Exercise objective
What lines in the data below mention the string "pigment"? Copy them out.

---------- Data

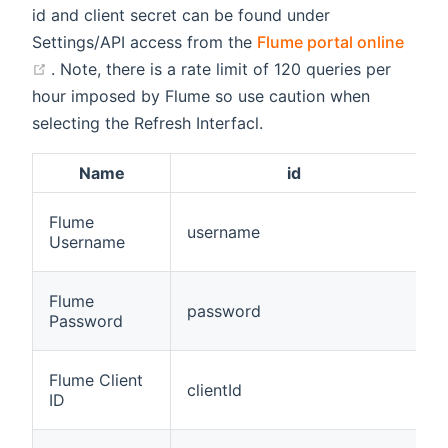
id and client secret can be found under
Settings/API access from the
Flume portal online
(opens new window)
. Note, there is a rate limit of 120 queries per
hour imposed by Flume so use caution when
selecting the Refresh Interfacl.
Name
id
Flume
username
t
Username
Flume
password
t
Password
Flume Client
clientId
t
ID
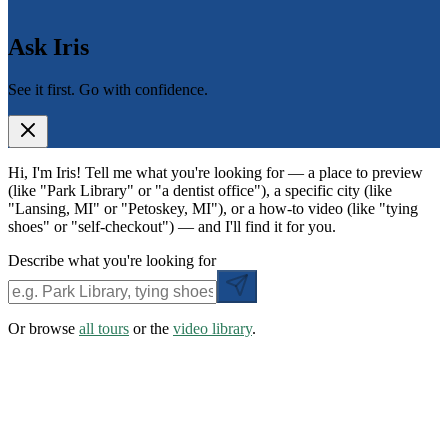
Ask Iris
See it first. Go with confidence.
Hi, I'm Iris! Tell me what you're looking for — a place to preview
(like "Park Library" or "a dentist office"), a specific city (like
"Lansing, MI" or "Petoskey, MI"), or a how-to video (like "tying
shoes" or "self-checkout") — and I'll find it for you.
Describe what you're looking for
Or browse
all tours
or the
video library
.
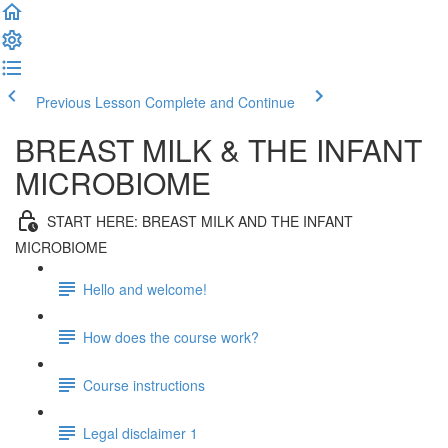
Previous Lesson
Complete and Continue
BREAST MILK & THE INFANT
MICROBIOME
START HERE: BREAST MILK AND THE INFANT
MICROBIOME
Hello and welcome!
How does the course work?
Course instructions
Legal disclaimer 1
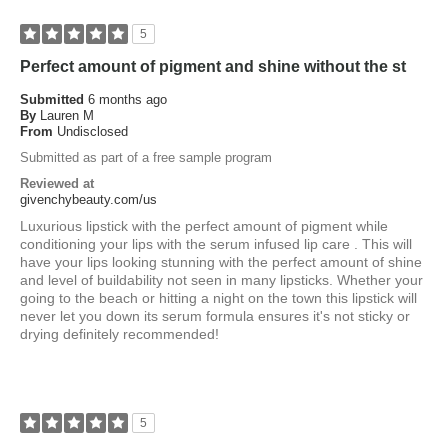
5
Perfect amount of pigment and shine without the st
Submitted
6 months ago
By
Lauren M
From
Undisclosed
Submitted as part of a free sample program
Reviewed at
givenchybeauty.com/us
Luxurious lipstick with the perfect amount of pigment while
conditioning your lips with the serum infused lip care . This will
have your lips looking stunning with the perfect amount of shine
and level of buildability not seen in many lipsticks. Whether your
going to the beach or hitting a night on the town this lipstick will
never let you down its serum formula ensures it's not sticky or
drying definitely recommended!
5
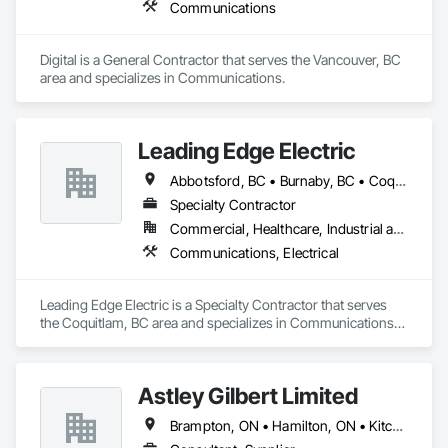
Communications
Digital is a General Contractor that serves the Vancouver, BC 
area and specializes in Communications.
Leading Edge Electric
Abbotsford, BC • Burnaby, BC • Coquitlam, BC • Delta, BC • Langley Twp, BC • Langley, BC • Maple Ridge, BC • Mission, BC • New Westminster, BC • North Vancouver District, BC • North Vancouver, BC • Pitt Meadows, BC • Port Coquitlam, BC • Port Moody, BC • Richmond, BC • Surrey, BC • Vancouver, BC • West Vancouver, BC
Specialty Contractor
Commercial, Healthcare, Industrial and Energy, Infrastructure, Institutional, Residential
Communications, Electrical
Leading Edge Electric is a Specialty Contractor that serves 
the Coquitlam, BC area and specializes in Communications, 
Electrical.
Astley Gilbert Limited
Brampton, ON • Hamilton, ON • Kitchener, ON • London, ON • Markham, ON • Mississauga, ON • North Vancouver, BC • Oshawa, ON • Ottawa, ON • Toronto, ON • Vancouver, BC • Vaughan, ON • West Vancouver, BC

--------------------
---------- Data

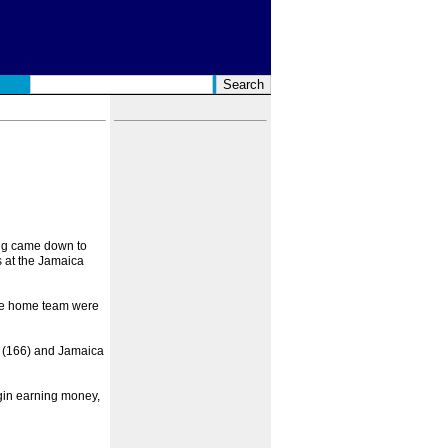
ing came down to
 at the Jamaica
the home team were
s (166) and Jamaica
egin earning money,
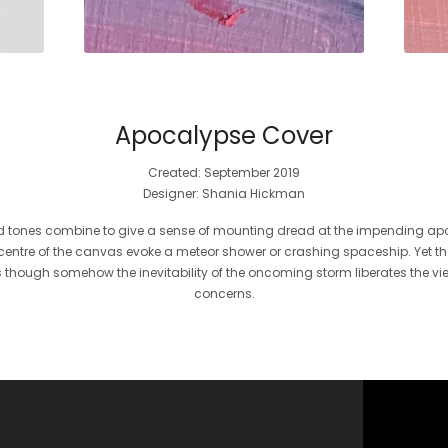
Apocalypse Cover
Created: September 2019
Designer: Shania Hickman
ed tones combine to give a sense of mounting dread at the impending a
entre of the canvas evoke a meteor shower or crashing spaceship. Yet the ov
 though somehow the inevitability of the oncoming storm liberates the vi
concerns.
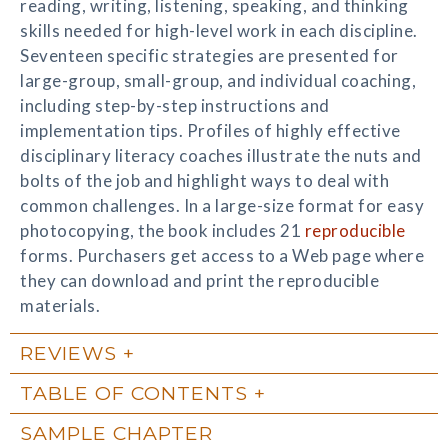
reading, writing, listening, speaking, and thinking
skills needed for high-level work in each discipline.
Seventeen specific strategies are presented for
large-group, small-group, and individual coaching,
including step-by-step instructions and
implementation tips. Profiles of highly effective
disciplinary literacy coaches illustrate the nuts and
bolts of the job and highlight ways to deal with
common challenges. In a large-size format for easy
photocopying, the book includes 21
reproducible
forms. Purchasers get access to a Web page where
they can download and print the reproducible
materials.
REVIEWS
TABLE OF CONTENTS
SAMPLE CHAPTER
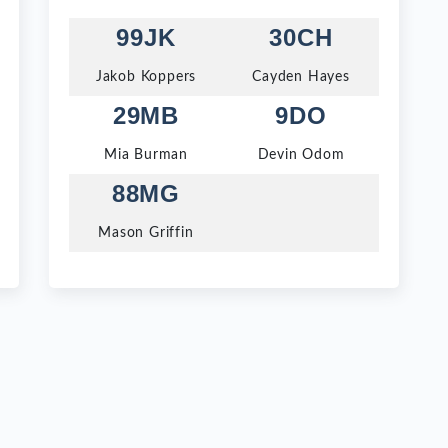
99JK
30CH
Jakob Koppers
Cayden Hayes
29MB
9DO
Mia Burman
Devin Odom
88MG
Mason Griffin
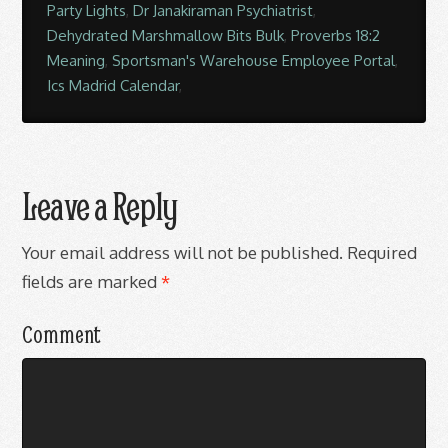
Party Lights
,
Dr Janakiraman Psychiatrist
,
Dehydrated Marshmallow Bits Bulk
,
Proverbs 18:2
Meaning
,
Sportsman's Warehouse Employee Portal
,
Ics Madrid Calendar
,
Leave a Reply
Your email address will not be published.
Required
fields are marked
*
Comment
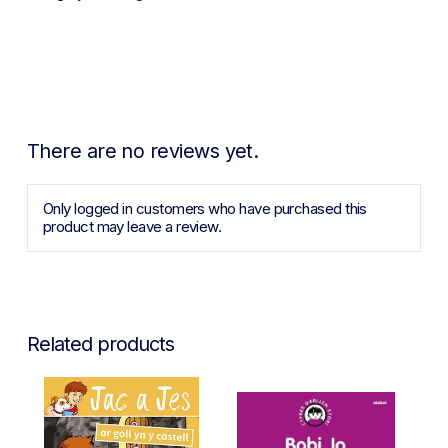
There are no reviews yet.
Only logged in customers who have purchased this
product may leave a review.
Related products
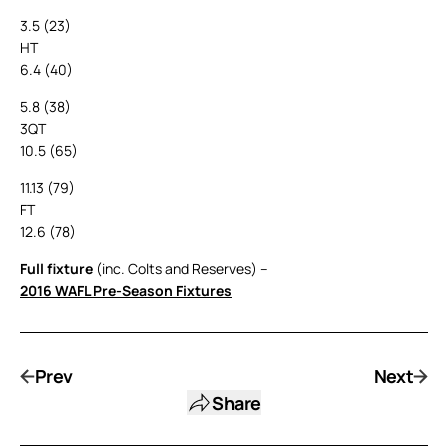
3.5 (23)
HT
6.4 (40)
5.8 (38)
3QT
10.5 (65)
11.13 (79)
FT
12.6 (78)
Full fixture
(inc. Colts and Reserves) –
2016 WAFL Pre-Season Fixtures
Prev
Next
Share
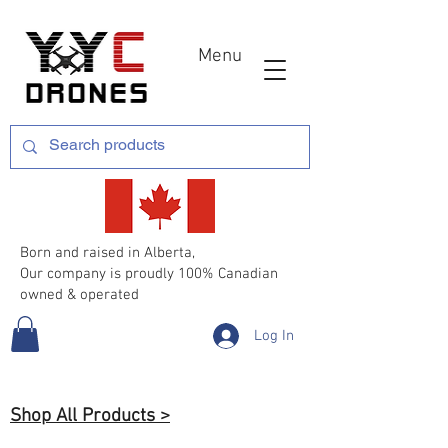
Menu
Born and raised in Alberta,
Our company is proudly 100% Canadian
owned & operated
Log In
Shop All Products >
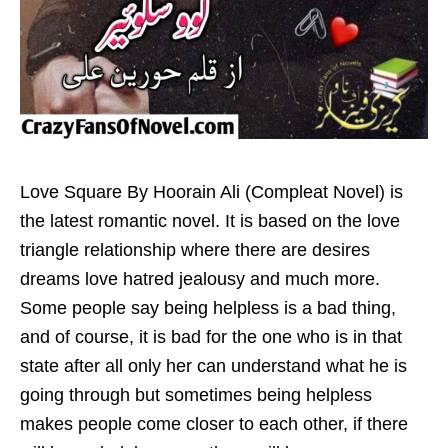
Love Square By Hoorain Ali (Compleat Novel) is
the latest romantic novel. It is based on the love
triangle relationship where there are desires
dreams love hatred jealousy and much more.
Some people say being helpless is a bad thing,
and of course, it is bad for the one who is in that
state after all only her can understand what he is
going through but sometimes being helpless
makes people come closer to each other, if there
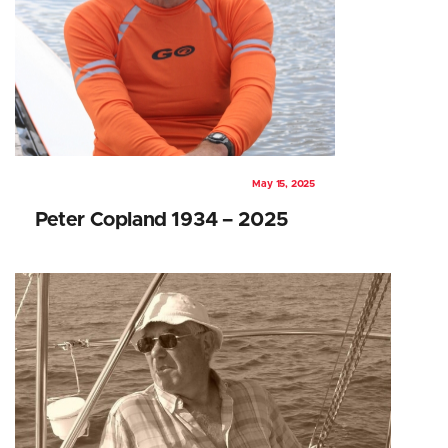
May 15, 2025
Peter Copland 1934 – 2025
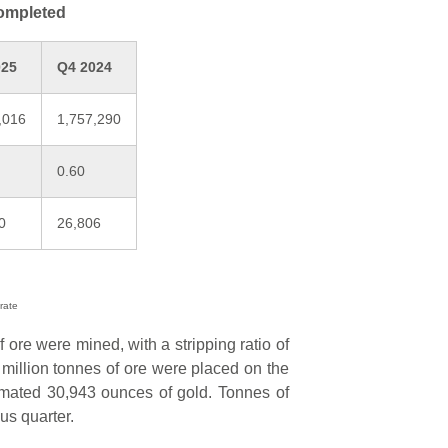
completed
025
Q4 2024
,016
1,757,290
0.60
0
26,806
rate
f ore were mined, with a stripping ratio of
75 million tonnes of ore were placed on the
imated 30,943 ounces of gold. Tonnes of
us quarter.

--------------------

Result of the task
Perfect amount of pigment and shine without the st
Luxurious lipstick with the perfect amount of pigment while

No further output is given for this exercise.